Özgür medya diye başlayan sözcükleri sıkça duymaya başladık.
Çuvaldız batmaya başlayınca her yanımız özgürlük kesildi.
En başında da özgür medya söylemi geliyor.
Cemaatin medya şirketlerine pres başlayınca özgürlük abidesi kesildi insanlar.
Biliyoruz ki Türkiye Cumhuriyeti devleti alınan bir büyük ve radikal kararla cemaate el attı.
Bir şekilde örgüte dönüşen cemaati hizaya getirecek devlet.
Burada neler oluyor, neden bu karar alındı, derinlemesine ve bütün yönleri ile bilemiyoruz.
Gördüğümüz şey devletin en önemli birimlerine operasyon yapabilen bir zümreye devletin açtığı savaş.
Benim anlamadığım MİT tırları meselesidir.
Haklı veya haksız, gerekli veya değil.
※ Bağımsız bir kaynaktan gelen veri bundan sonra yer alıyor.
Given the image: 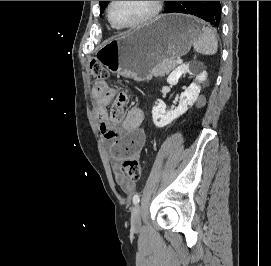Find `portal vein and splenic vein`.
<instances>
[{"mask_svg": "<svg viewBox=\"0 0 271 266\" xmlns=\"http://www.w3.org/2000/svg\"><path fill=\"white\" fill-rule=\"evenodd\" d=\"M182 62H183L182 59L177 60V64H181Z\"/></svg>", "mask_w": 271, "mask_h": 266, "instance_id": "obj_1", "label": "portal vein and splenic vein"}]
</instances>
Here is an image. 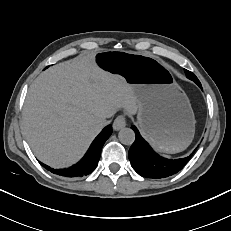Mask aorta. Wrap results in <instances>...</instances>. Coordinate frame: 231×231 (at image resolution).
<instances>
[{"label":"aorta","instance_id":"aorta-1","mask_svg":"<svg viewBox=\"0 0 231 231\" xmlns=\"http://www.w3.org/2000/svg\"><path fill=\"white\" fill-rule=\"evenodd\" d=\"M119 141L125 145H131L135 140V133L130 128H123L118 134Z\"/></svg>","mask_w":231,"mask_h":231}]
</instances>
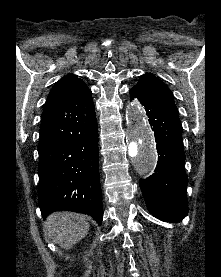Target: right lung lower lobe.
Segmentation results:
<instances>
[{
  "mask_svg": "<svg viewBox=\"0 0 221 277\" xmlns=\"http://www.w3.org/2000/svg\"><path fill=\"white\" fill-rule=\"evenodd\" d=\"M39 207L43 218L58 210L103 218L98 127L92 92L48 103L42 115Z\"/></svg>",
  "mask_w": 221,
  "mask_h": 277,
  "instance_id": "obj_1",
  "label": "right lung lower lobe"
}]
</instances>
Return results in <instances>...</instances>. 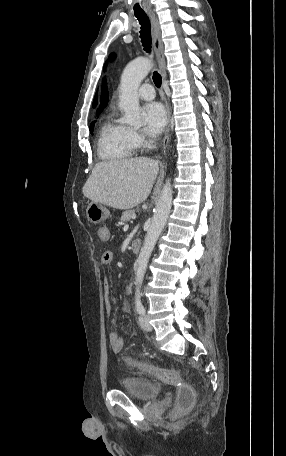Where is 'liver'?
I'll return each mask as SVG.
<instances>
[{
	"mask_svg": "<svg viewBox=\"0 0 286 456\" xmlns=\"http://www.w3.org/2000/svg\"><path fill=\"white\" fill-rule=\"evenodd\" d=\"M158 171V162L147 157L99 162L82 192L92 202L131 209L147 199Z\"/></svg>",
	"mask_w": 286,
	"mask_h": 456,
	"instance_id": "liver-1",
	"label": "liver"
}]
</instances>
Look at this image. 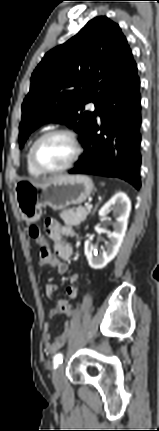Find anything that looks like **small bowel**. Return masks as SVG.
<instances>
[{
	"mask_svg": "<svg viewBox=\"0 0 159 431\" xmlns=\"http://www.w3.org/2000/svg\"><path fill=\"white\" fill-rule=\"evenodd\" d=\"M45 232L51 243L47 240L48 246L45 250H40L41 257L39 260L40 266H51L57 269L59 274H65L68 271V261L72 255L71 246L63 241V237H72L75 235V231L71 226L62 225L54 219H47L45 221ZM39 245V243L37 242ZM50 252V255H47ZM79 279L77 274H72L69 277V285L66 287V294L70 299H76L78 297V290L74 286ZM59 290V286L56 284H48L46 286V295L54 299L55 294ZM67 310H73L72 305L65 299H58L56 306L49 310L48 317L53 318L58 314H66ZM69 335V324L66 323L64 330L55 338H52L50 333V323L47 321L43 325V339L45 343V351L47 354H56L65 344Z\"/></svg>",
	"mask_w": 159,
	"mask_h": 431,
	"instance_id": "obj_1",
	"label": "small bowel"
}]
</instances>
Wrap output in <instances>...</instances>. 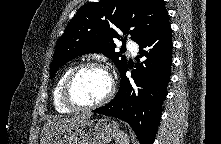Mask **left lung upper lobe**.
I'll return each instance as SVG.
<instances>
[{
    "label": "left lung upper lobe",
    "instance_id": "5c2ea615",
    "mask_svg": "<svg viewBox=\"0 0 221 144\" xmlns=\"http://www.w3.org/2000/svg\"><path fill=\"white\" fill-rule=\"evenodd\" d=\"M166 13L164 0H100L80 7L56 45L50 78L66 62L94 52L105 54L121 71L128 61L115 52V40L123 33L141 42Z\"/></svg>",
    "mask_w": 221,
    "mask_h": 144
}]
</instances>
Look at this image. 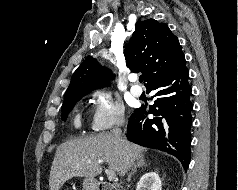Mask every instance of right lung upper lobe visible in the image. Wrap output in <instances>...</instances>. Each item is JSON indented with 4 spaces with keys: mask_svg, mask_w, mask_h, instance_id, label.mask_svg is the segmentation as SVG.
Wrapping results in <instances>:
<instances>
[{
    "mask_svg": "<svg viewBox=\"0 0 238 190\" xmlns=\"http://www.w3.org/2000/svg\"><path fill=\"white\" fill-rule=\"evenodd\" d=\"M124 55L131 71L143 73L146 87L174 70L185 58L178 38L165 23L154 19L136 22ZM112 78L108 69L101 68L88 56L74 72L65 97L88 94L96 88L109 86Z\"/></svg>",
    "mask_w": 238,
    "mask_h": 190,
    "instance_id": "obj_1",
    "label": "right lung upper lobe"
}]
</instances>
Devlet bir yere MİT aracılığı ile bir sevkiyat yapıyor. Devletin diğer birimlerinin haberi yok diyelim. Fark edildiğinde bunların kamuoyuna duyurulması bir güvenlik zaafı doğurmaz mı?
Bu nasıl iştir?
Kim düğmeye bastı?
Suriye’de uluslararası aktörler ve onların istihbarat örgütleri operasyon yaparken ve kan gövdeyi götürürken 900 kilometre sınırı olan Türkiye Cumhuriyeti oturup bekleyecek miydi?
Ki, orada yaşanacak oldu bittiler Türkiye Cumhuriyetinin geleceğini, bekasını ilgilendiren en hayatı meselelerdir.
Eli kolu bağlı durmazdı ülkemiz.
Devletin bütün birimleri Suriye’nin içinden çıkılmaz bir hal alan durumuna vaziyet almak zorunda idi.
Orada soydaşlarımız var.
Statükosu tartışılır hale gelen parçalanması an meselesi olan Suriye meselesinde Türkiye Cumhuriyeti bir kenarda durmazdı.
Elbette devletimizin istihbarat örgütü de kendince girişimlerde bulunacaktı.
Bunları ifşa etmek resmen casusluktu bana göre.
Bu ihanete imza atanlar mutlaka cezalandırılmalıdır.
Devlete ayara vermek özgür medya ile açıklanamaz.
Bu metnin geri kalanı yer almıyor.